Momentum scales linearly with velocity and kinetic energy at the square, correct?
If a car travelling at 20 mph requires 20 feet to come to a stop, the same car travelling at 40 mph will require 80 feet to come to a stop, correct?
It will also take the car about 4 times as much time to accelerate to 40 mph than it would to accelerate to 20 mph, correct?
So, why does kinetic energy scale at the square of velocity but linearly with mass where momentum scales linearly with both velocity and mass? What physics-related reasons are there for kinetic energy to behave like that when it comes to velocity?
Does the different relationship mean that a high momentum/low kinetic energy object impacting another will tend to merely push it whereas a low momentum/high kinetic energy object impacting another will tend to result in penetration/shattering because it broke intermolecular links? Why is velocity better at breaking intermolecular links than mass?
This has been an ongoing arguement in the archery forums for many years. A heavier slower arrow with more momentum will penetrate an animal better than a faster lighter arrow with equal kinetic energy but less momentum. I believe momentum is more directional where Kinetic energy can disperse and deflect more. Waiting for the science guys for a proper answer.
Correct, assuming a constant force causing the braking (a reasonable approximation).
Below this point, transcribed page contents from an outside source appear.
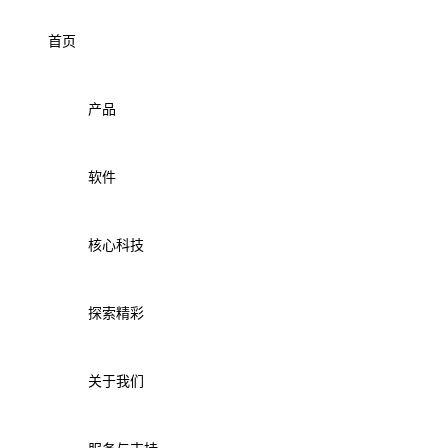
首页
产品
软件
核心科技
探索精彩
关于我们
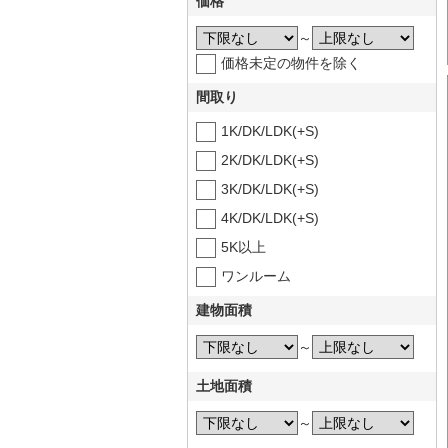
価格
～
価格未定の物件を除く
間取り
1K/DK/LDK(+S)
2K/DK/LDK(+S)
3K/DK/LDK(+S)
4K/DK/LDK(+S)
5K以上
ワンルーム
建物面積
～
土地面積
～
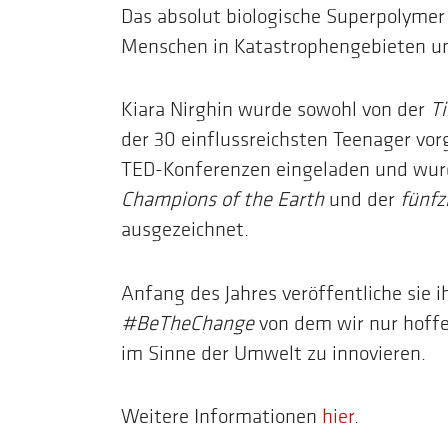
Das absolut biologische Superpolymer
Menschen in Katastrophengebieten u
Kiara Nirghin wurde sowohl von der
T
der 30 einflussreichsten Teenager vor
TED-Konferenzen eingeladen und wurd
Champions of the Earth
und der
fünfz
ausgezeichnet.
Anfang des Jahres veröffentliche sie 
#BeTheChange
von dem wir nur hoffe
im Sinne der Umwelt zu innovieren.
Weitere Informationen
hier
.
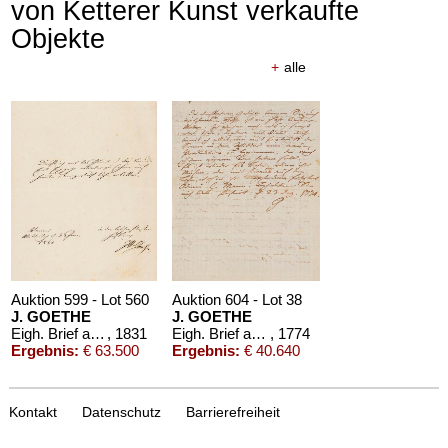
von Ketterer Kunst verkaufte
Objekte
+
alle
Auktion 610 - Lot 426000325
J. GOETHE
Faust
, 1924
Schätzpreis:
€ 1.500
Auktion 599 - Lot 560
Auktion 604 - Lot 38
J. GOETHE
J. GOETHE
Eigh. Brief an A. von Humboldt. 1/2 S.
, 1831
Eigh. Brief an Boie, 1774
, 1774
Ergebnis:
€ 63.500
Ergebnis:
€ 40.640
Kontakt
Datenschutz
Barrierefreiheit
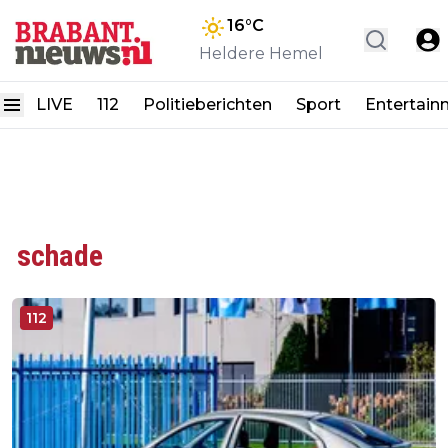
16
°C
Heldere Hemel
LIVE
112
Politieberichten
Sport
Entertain
schade
112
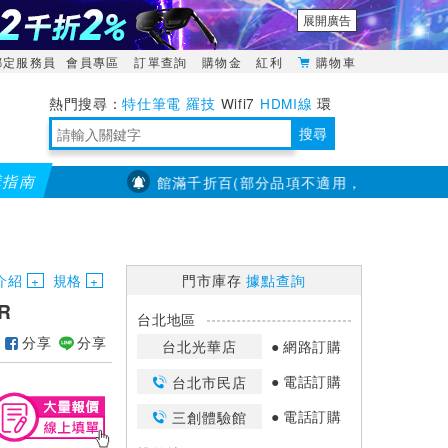
展開廣告
綁定服務員
會員專區
訂單查詢
購物金
紅利
購物車
特仕筆電
羅技
Wifi7
HDMI線
環
境量測
明緯POWER
搜尋
購指南
【PX大通】全館滿千折百(部分品項不適用，滿2千折200...)
靈活多變的分離式設計
TypeC安全電源延長線
日除濕15L，19坪適用
華碩 ROG Falcata 電競鍵盤
WTR-1500C行動無線影音傳輸器
電源百寶袋-你要的這裡通通有
行動電源【BSMI認證專區】
owon電子測量與智能儀器專家
介紹
規格
門市庫存
據點查詢
R
台北地區
分享
分享
台北光華店
網路訂購
電話訂購
台北市民店
電話訂購
三創體驗館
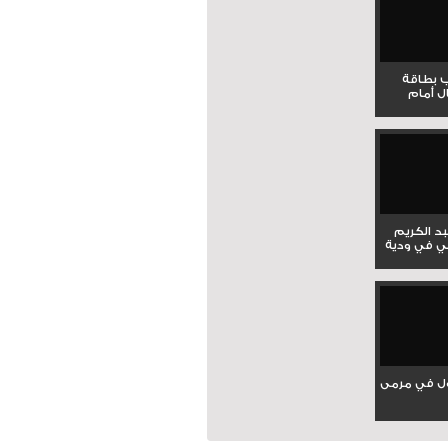
ب بطاقة
ل أمام
بد الكريم
ي في ودية
ل في مرمى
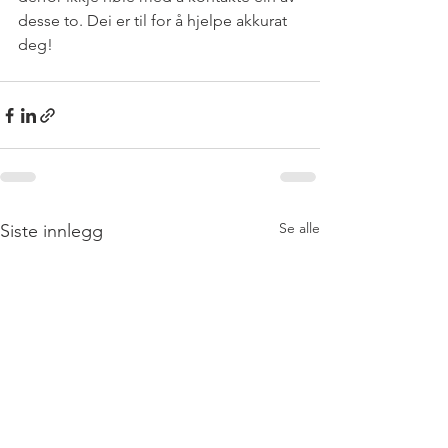
desse to. Dei er til for å hjelpe akkurat 
deg!
Se alle
Siste innlegg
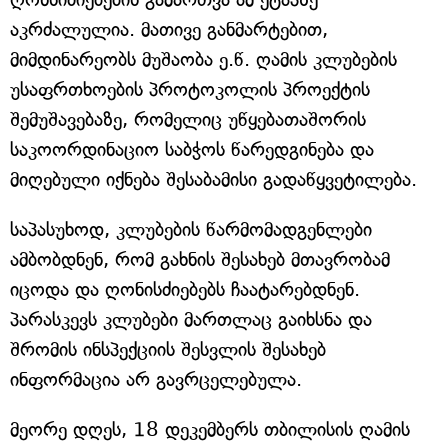
აკრძალულია. მათივე განმარტებით,
მიმდინარეობს მუშაობა ე.წ. ღამის კლუბების
უსაფრთხოების პროტოკოლის პროექტის
შემუშავებაზე, რომელიც უწყებათაშორის
საკოორდინაციო საბჭოს წარედგინება და
მიღებული იქნება შესაბამისი გადაწყვეტილება.
საპასუხოდ, კლუბების წარმომადგენლები
ამბობდნენ, რომ გახნის შესახებ მთავრობამ
იცოდა და ღონისძიებებს ჩაატარებდნენ.
პარასკევს კლუბები მართლაც გაიხსნა და
შრომის ინსპექციის შესვლის შესახებ
ინფორმაცია არ გავრცელებულა.
მეორე დღეს, 18 დეკემბერს თბილისის ღამის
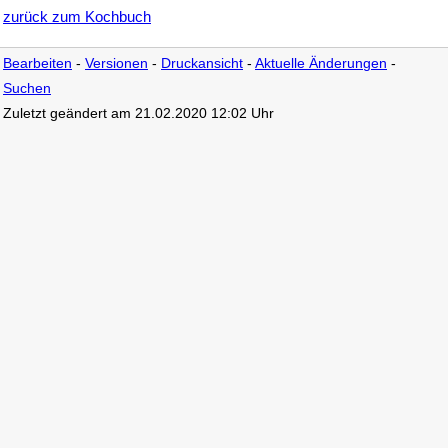
zurück zum Kochbuch
Bearbeiten
-
Versionen
-
Druckansicht
-
Aktuelle Änderungen
-
Suchen
Zuletzt geändert am 21.02.2020 12:02 Uhr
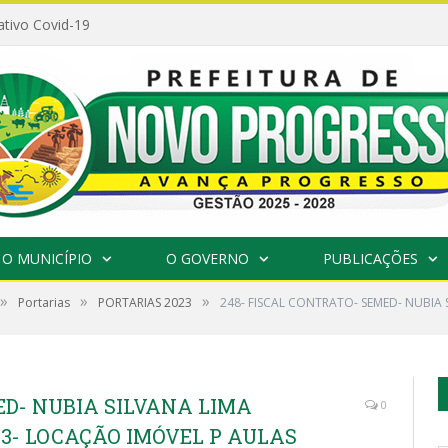
ativo Covid-19
O MUNICÍPIO
O GOVERNO
PUBLICAÇÕES
»
»
»
Portarias
PORTARIAS 2023
248- FISCAL CONTRATO- SEMED- NUBIA 
ED- NUBIA SILVANA LIMA
0
3- LOCAÇÃO IMÓVEL P AULAS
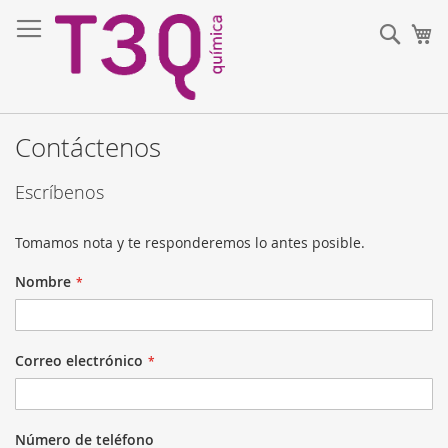
Ir
al
Sear
Mi
contenido
Contáctenos
Escríbenos
Tomamos nota y te responderemos lo antes posible.
Nombre
Correo electrónico
Número de teléfono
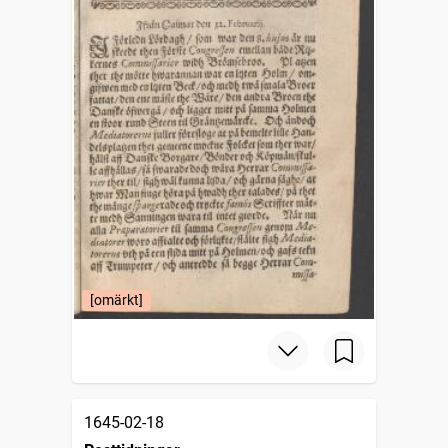
[omärkt]
1645-02-18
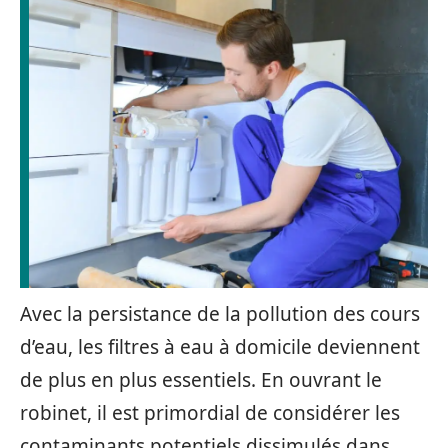
Avec la persistance de la pollution des cours
d’eau, les filtres à eau à domicile deviennent
de plus en plus essentiels. En ouvrant le
robinet, il est primordial de considérer les
contaminants potentiels dissimulés dans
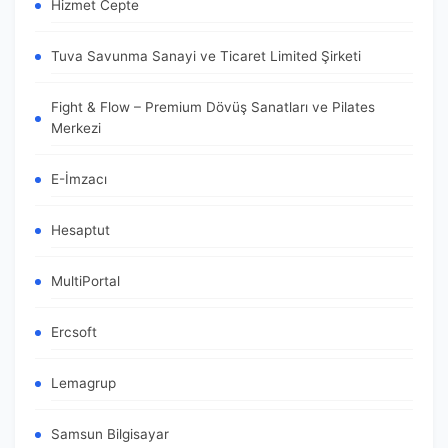
Hizmet Cepte
Tuva Savunma Sanayi ve Ticaret Limited Şirketi
Fight & Flow – Premium Dövüş Sanatları ve Pilates
Merkezi
E-İmzacı
Hesaptut
MultiPortal
Ercsoft
Lemagrup
Samsun Bilgisayar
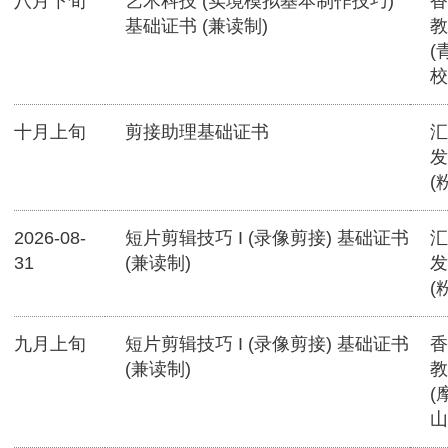
八月下旬
艺术科技 (实境模拟基本制作技巧)
香
基础证书 (兼读制)
教
(
校
十月上旬
剪接助理基础证书
汇
发
(
2026-08-
短片剪辑技巧 I (录像剪接) 基础证书
汇
31
(兼读制)
发
(
九月上旬
短片剪辑技巧 I (录像剪接) 基础证书
香
(兼读制)
教
(
山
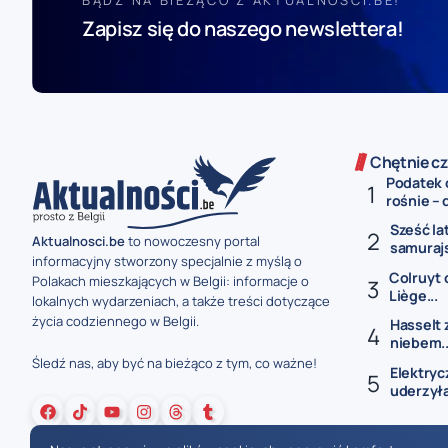
BĄDŹ NA BIEŻĄCO Z AKTUALNOSCI.BE!
Zapisz się do naszego newslettera!
Chętnie cz
Podatek 
rośnie – 
Sześć la
Aktualnosci.be
to nowoczesny portal
samurajs
informacyjny stworzony specjalnie z myślą o
Colruyt 
Polakach mieszkających w Belgii: informacje o
Liège...
lokalnych wydarzeniach, a także treści dotyczące
życia codziennego w Belgii.
Hasselt 
niebem..
Śledź nas, aby być na bieżąco z tym, co ważne!
Elektryc
uderzyła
Incorrect, assuming a constant acceleration, but correct, assuming a constant engine power, and I’m not sure which is the more reasonable approximation here (I suspect constant acceleration).
As to the meat of your question, it’s a little hard to see just what you’re asking. If it’s just why energy and momentum scale differently with velocity, the pat answer is because they’re different quantities. If they scaled the same, we wouldn’t bother to define two different names. But we’ve found that a quantity that scales linearly with the velocity, and a different quantity that scales with the square of the velocity, are both useful in some sorts of calculations.
Alternately, you can think of momentum as being force times time, and energy as being force times distance. But distance is speed times time, so energy ends up having an extra factor of the speed in it.
Incorrect, assuming a constant acceleration, but correct, assuming a constant engine power, and I’m not sure which is the more reasonable approximation here (I suspect constant acceleration).
If your foot is holding the accelerator at a fixed position, then the engine is being held to a relatively constant load (unless you’ve got your foot way into it, at which point the RPM’s will vary quite a bit between shifts, and then the shape of the engine’s torque curve matters); acceleration will be relatively constant within any one gear, but acceleration will drop off as the transmission shifts up through the gears. If the vehicle is equipped with a CVT that holds engine RPM constant, then the engine will absolutely be held to a fixed power setting, and acceleration will smoothly roll off as speed increases (because the CVT is gradually adjusting the drive ratio). This is true even before aerodynamic drag gets factored in.